Published: 2018-11-27 09:44

Last Updated: 2018-11-27 09:56


Dead Sea's Sodom and Gomorrah may have been wiped out by meteor
Dead Sea's Sodom and Gomorrah may have been wiped out by meteor
Roya News Source

Preliminary results of a US study indicated that a large explosion in the sky obliterated the cities and agricultural settlements of the northern Dead Sea 3,700 years ago, the location of the people of Lot as mentioned in the Quran or what is known as the cities of Sodom and Gomorrah in the Old Testament.

Philip Silvia, an archaeologist at the Trinity Southwest University, said that a huge blast from a meteor which burst into pieces instantly destroyed a civilization that lived in a 25 km circular plain called the Middle Ghor, according to radiocarbon dating, and minerals unearthed which appear to have instantly crystallized at high temperatures.

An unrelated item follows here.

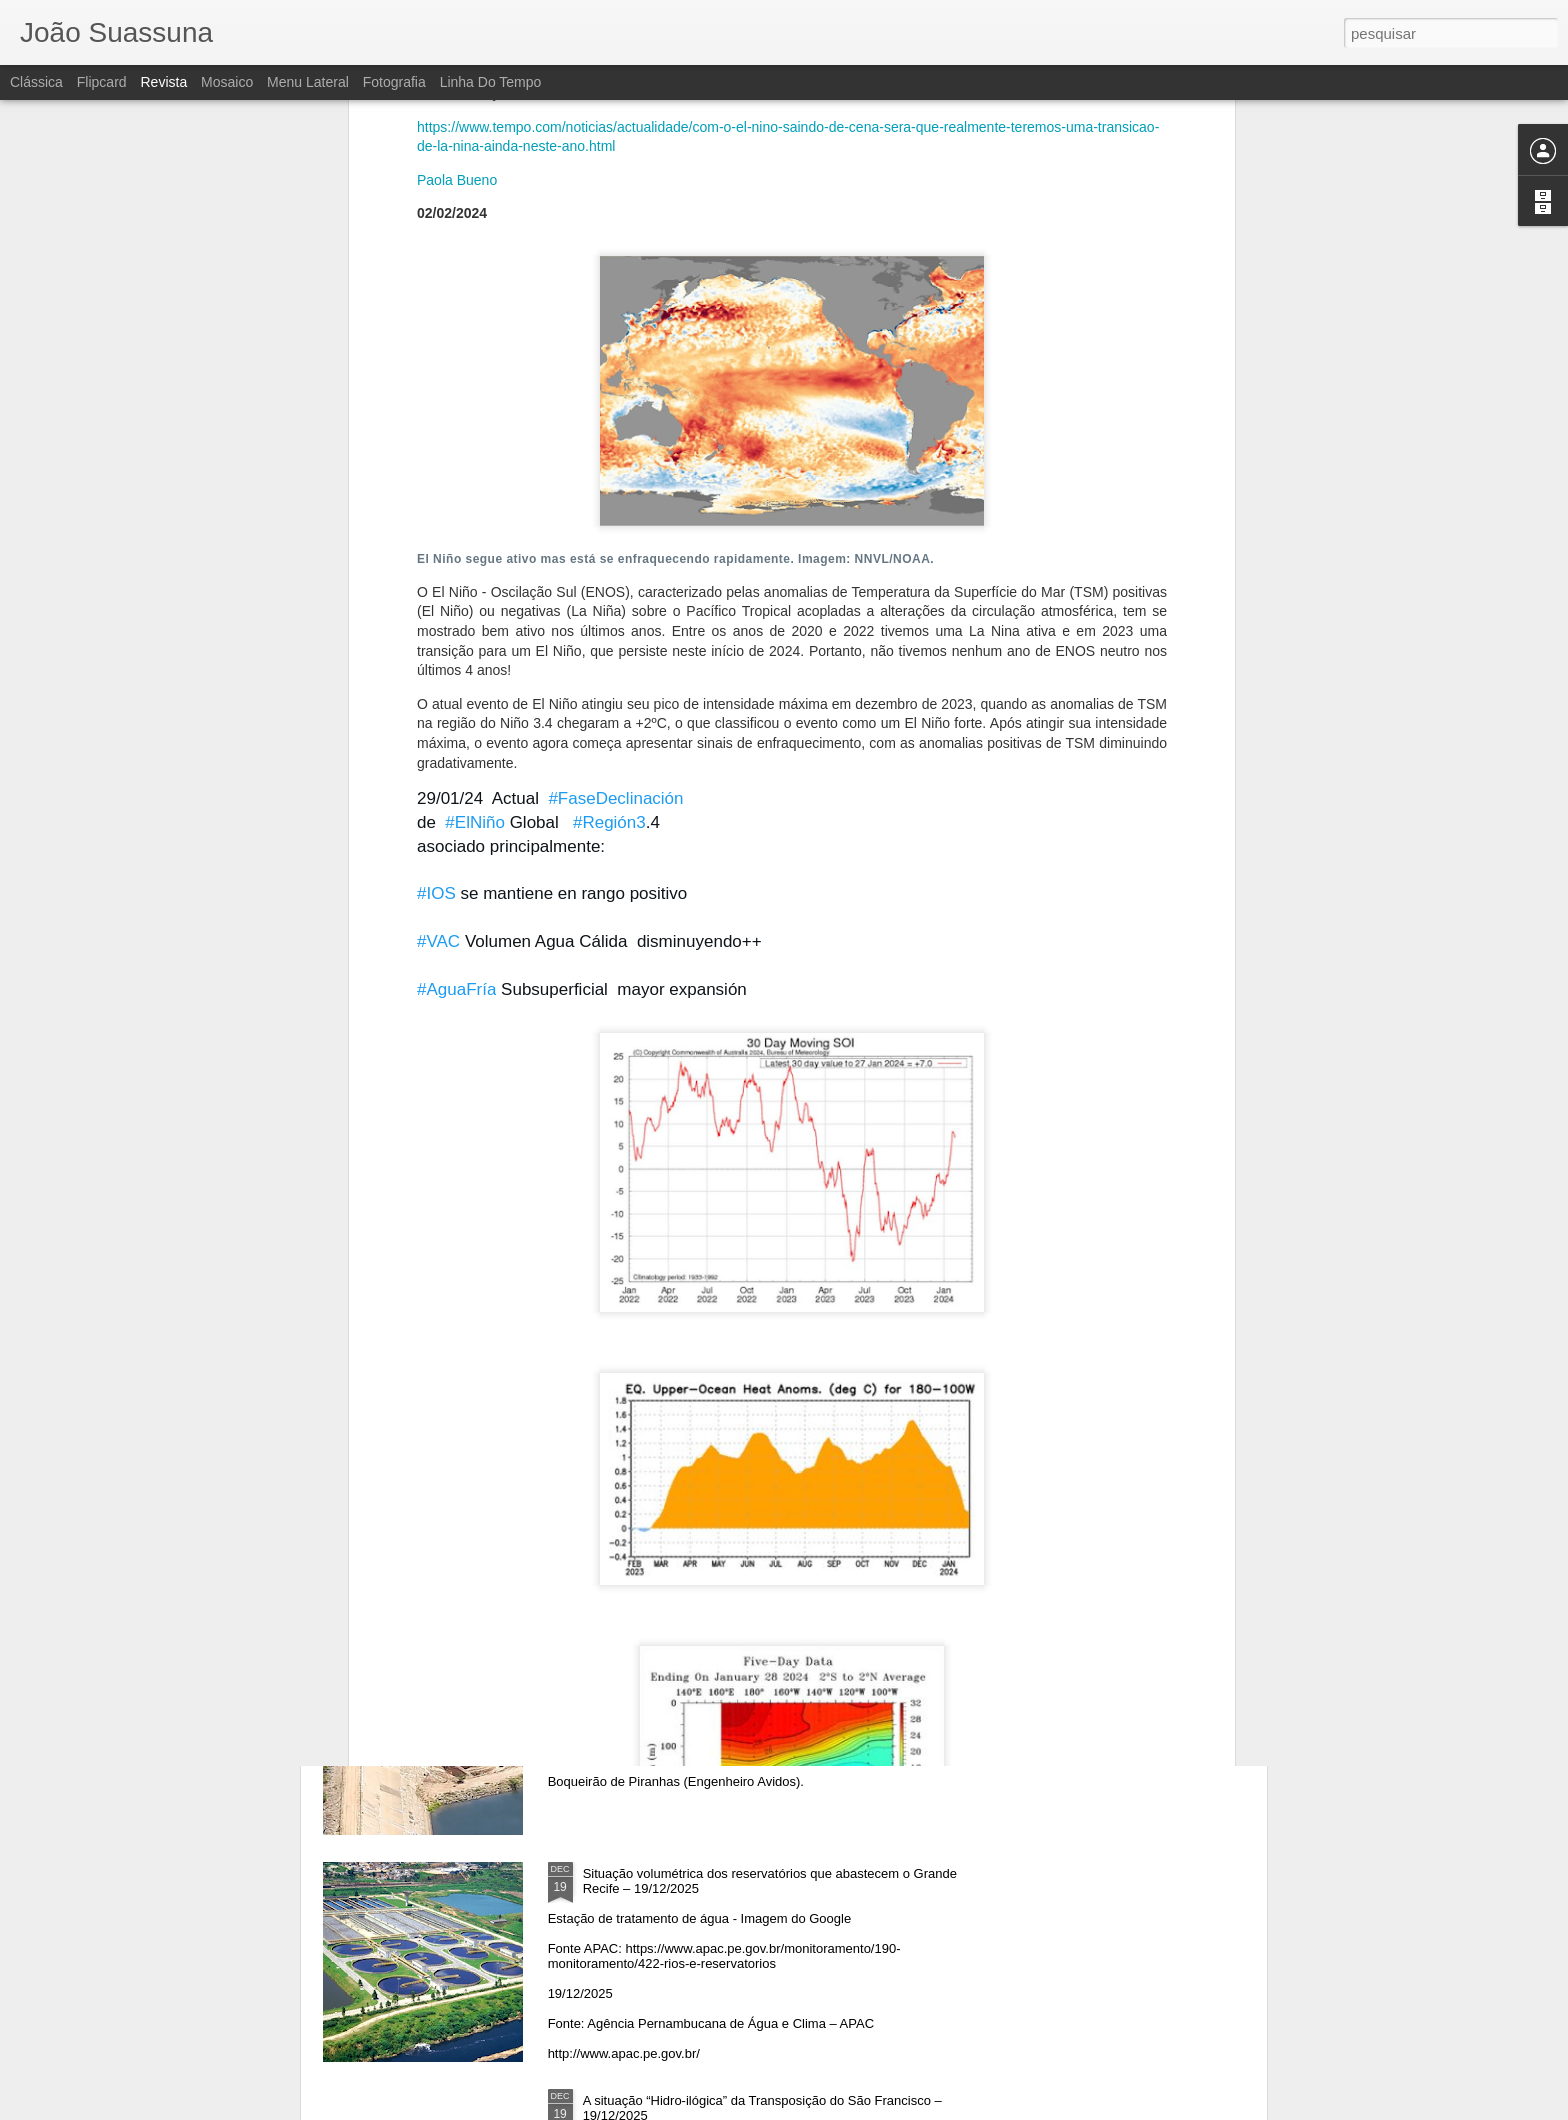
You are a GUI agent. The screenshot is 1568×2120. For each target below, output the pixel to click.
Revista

The archaeologist and his colleagues also believe that this incident pushed the Dead Sea salt to cover once cultivable farming land, and that people did not return to the area for about 600 or 700 years.

Excavations conducted at five large sites in the Middle Ghor in Jordan indicate that the area was inhabited for at least 2,500 years, until a sudden mass collapse at the end of the Bronze Age.

Land surveys identified 120 smaller settlements believed to have been exposed to extreme heat and winds.

Silvia said an estimated 40,000 to 65,000 people were living in the middle of the Jordan Valley before the catastrophe.

The strongest evidence of the destruction from a meteor explosion at low altitudes is the city of Tal al-Hammam, south of Balqa, where history shows that the mud walls of almost all the structures have suddenly disappeared about 3,700 years ago, leaving only the stone foundations.

The outer layers of many pottery fragments from the same period show signs of melting into glass. The crystals in these glass layers formed instantly at very high temperatures, close to the sun's temperature, Silvia said. The strong winds caused small spherical metal grains to rain down on Tal al-Hammam, the archaeologist said, adding that the research team found these Zircon crystals on pottery fragments.

The findings of the archaeological team are the result of 13 years of exploration and have been reported at the annual meeting of the American Schools of Oriental Research on November 17, 2018.